The American Association for the Advancement of Science has launched a film series on the intersection of race, history, and science.
The project’s first short film, published Dec. 11 by the AAAS Dialogue on Science, Ethics, and Religion (DoSER) program, features commentary from leading voices in anthropology and evolutionary biology. They discuss topics that the series’ future installments will explore, including human evolution, the history of scientific racism, and the lack of a biological basis for the modern conception of race.
“Anatomically modern humans are a young species with very little genetic variation,” Joseph Graves, professor of biological studies at North Carolina A&T State University, said in the video. “We have less genetic variation than one group of Western African chimpanzees. Our species, in fact, really does not have biological races.”
The new series represents the second phase of “Science: The Wide Angle,” a collection of films designed to spark classroom discussion on scientific topics. The videos are part of DoSER’s Science for Seminaries initiative, which helps seminaries integrate science and technology lessons into their curricula in order to better prepare future clergy for conversations on those subjects.
In addition to being well-received by theological institutions, the project’s films have found a home in high school and undergraduate courses across the United States. In the coming year, John Slattery and Curtis Baxter, DoSER senior program associates and co-producers of the new series, plan to release pedagogy resources to guide the videos’ use in various educational settings.
“The purpose of these is to get information in the classroom,” Slattery said. “It’s for teachers to add to their lessons; to be able to fit a video in when they can’t go talk to someone.”
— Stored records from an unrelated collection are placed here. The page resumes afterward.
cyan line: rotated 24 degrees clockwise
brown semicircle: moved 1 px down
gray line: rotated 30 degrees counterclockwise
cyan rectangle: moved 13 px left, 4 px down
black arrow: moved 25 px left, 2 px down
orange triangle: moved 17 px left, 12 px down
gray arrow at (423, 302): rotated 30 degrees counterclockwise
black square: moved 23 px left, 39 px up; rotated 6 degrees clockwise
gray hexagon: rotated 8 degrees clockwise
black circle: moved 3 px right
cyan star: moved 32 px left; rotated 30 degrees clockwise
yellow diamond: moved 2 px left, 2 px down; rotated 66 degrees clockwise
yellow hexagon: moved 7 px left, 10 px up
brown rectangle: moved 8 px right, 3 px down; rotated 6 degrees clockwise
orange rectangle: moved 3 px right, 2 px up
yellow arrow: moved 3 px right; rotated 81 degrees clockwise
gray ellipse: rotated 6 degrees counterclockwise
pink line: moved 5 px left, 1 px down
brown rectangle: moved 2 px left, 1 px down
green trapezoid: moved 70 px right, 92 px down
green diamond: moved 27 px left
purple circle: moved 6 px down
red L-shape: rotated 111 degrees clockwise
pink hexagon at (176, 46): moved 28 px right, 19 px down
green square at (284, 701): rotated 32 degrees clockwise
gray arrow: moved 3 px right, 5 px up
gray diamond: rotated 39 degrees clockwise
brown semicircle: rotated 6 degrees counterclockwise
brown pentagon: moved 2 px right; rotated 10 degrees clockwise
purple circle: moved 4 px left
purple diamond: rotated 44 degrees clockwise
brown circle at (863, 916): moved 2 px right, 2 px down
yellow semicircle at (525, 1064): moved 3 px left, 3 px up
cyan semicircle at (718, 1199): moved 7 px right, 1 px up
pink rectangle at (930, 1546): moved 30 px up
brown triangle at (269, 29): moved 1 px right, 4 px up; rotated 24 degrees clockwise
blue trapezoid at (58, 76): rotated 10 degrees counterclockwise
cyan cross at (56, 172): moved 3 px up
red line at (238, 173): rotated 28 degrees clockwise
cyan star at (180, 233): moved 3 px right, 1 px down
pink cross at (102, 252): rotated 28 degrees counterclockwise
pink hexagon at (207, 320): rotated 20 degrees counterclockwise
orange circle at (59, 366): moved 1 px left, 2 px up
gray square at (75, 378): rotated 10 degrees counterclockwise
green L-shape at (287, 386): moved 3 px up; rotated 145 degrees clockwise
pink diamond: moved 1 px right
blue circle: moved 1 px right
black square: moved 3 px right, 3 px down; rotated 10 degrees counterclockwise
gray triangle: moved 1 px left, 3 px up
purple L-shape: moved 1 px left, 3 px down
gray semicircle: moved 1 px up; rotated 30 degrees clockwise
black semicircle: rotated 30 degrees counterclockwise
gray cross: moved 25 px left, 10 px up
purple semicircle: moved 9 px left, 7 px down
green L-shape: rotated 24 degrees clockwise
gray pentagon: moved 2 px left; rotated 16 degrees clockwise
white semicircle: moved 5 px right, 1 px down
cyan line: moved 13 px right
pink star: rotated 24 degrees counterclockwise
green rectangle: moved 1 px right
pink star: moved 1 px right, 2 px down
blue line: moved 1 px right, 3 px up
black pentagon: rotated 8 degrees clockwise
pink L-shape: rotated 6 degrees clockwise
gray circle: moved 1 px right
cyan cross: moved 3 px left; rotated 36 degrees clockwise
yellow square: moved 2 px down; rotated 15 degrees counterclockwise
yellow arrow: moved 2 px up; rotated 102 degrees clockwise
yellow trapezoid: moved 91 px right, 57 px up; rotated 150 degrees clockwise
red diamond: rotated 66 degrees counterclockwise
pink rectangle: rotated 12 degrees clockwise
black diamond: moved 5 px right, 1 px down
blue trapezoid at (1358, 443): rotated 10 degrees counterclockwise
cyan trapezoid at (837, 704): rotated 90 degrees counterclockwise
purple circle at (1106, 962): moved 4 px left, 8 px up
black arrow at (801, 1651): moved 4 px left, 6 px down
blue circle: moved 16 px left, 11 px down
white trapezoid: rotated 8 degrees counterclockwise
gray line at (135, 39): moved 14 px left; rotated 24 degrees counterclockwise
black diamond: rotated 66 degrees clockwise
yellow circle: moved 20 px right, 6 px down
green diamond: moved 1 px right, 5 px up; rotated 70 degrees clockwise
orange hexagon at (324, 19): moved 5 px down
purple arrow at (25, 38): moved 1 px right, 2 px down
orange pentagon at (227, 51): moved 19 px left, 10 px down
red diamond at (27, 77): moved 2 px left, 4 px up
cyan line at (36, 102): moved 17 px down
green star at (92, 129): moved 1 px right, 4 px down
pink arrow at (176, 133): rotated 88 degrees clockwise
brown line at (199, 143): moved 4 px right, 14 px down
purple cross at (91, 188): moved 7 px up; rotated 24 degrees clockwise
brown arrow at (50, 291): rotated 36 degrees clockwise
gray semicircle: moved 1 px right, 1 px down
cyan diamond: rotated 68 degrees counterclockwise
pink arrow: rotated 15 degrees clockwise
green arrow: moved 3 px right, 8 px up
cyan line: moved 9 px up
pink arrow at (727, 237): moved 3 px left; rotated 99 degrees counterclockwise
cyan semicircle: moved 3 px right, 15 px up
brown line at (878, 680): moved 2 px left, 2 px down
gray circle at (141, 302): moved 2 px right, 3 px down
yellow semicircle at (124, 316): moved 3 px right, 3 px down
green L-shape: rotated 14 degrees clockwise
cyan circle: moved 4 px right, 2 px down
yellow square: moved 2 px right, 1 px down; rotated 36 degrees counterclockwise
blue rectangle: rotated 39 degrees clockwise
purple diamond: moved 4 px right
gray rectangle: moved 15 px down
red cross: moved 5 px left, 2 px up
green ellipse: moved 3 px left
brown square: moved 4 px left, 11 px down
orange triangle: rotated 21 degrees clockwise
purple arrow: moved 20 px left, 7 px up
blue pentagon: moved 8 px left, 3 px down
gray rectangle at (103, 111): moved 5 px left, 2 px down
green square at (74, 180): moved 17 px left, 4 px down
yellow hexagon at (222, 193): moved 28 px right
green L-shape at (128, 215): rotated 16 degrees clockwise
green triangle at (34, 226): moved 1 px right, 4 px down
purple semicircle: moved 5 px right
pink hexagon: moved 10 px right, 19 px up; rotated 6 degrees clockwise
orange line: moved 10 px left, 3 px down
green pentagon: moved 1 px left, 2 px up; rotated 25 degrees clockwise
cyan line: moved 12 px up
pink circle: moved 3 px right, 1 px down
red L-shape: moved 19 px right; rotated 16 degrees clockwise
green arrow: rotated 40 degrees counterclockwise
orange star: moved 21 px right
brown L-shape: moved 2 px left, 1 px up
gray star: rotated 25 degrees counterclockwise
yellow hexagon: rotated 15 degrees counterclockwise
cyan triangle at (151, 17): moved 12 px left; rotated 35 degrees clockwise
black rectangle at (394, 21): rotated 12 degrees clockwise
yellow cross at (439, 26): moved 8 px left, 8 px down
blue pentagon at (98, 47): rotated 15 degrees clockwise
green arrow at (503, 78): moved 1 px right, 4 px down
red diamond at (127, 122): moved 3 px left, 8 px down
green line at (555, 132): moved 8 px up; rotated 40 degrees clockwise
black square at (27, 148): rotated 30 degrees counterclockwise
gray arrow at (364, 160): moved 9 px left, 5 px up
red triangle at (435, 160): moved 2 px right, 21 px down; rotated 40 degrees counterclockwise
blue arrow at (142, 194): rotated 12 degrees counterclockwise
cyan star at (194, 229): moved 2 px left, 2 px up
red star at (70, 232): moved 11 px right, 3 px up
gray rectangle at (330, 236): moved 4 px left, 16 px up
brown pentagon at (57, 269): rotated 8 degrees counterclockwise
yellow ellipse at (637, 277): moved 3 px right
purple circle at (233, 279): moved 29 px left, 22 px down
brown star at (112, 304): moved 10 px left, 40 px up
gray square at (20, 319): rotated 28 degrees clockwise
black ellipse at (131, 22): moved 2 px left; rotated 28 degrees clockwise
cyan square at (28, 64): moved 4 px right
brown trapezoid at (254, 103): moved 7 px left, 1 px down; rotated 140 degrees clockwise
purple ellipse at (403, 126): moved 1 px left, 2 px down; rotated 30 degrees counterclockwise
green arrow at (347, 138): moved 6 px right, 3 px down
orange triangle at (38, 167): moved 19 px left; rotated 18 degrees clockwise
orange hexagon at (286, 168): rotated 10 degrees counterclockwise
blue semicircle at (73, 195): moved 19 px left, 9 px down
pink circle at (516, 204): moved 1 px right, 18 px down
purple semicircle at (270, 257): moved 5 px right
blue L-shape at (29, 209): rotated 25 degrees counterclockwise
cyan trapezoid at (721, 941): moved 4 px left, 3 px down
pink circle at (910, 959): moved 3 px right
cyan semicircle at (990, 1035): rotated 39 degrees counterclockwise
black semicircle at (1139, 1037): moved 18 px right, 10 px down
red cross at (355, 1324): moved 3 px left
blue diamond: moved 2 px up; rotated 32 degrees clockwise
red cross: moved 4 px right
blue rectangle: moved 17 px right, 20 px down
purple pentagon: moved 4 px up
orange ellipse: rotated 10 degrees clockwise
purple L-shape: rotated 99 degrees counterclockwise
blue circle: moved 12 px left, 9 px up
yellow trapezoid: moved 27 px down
The idea for the new series on race emerged from feedback on the topics covered in the first 13 “Science: The Wide Angle” films. In discussions with AAAS staff, educators and students expressed a desire to learn more about how science can be used to refute racist ideologies and practices.
“This topic kept coming up, particularly race and particularly this year, in the wake of George Floyd and Breonna Taylor and those very major events in American history,” Baxter said. “This is an opportunity for us to set the record straight with regard to race and science.”
After establishing the difference between socially defined and biological conceptions of race, the new film delves into the history of science. As a result of the colonialist bias that dominated research for centuries, the scientists in the video noted, American society came to attribute undue significance to superficial, physical traits.
“Science certainly has been responsible for some of the ideas that we have about race, about thinking about human difference — some that have particularly been damaging to too many communities,” Jada Benn Torres, associate professor of anthropology at Vanderbilt University said in the film. “So I think science has both a role and a responsibility in mitigating that damage.”
“Once you’ve dispelled the biological underpinning for inequality in this country, you’re then faced with a political, historical, and social reality,” added Agustín Fuentes, professor of anthropology at Princeton University. “As a moral and ethical imperative, you have to deal with that.”
In reflecting on the importance of the new series, Baxter recalled his experience as a child in Canton, North Carolina, a small town in the Appalachian Mountains. When he was growing up in the 1980s and ‘90s, his school remained open on Martin Luther King Jr. Day, ignoring its status as a federal holiday. The school also organized field trips to Stone Mountain, the Georgia park named for its memorial to leaders of the Confederacy.
On one occasion, a group of students cornered Baxter in the locker room, hurling racial slurs at him.
“It’s always stuck with me,” Baxter said. “There’s this tinge of hatred out there.”
“One way of hopefully healing some wounds is to talk about race and science and to talk about the history of it,” he added. “These videos are not going to solve everything. It’s just to start a conversation.”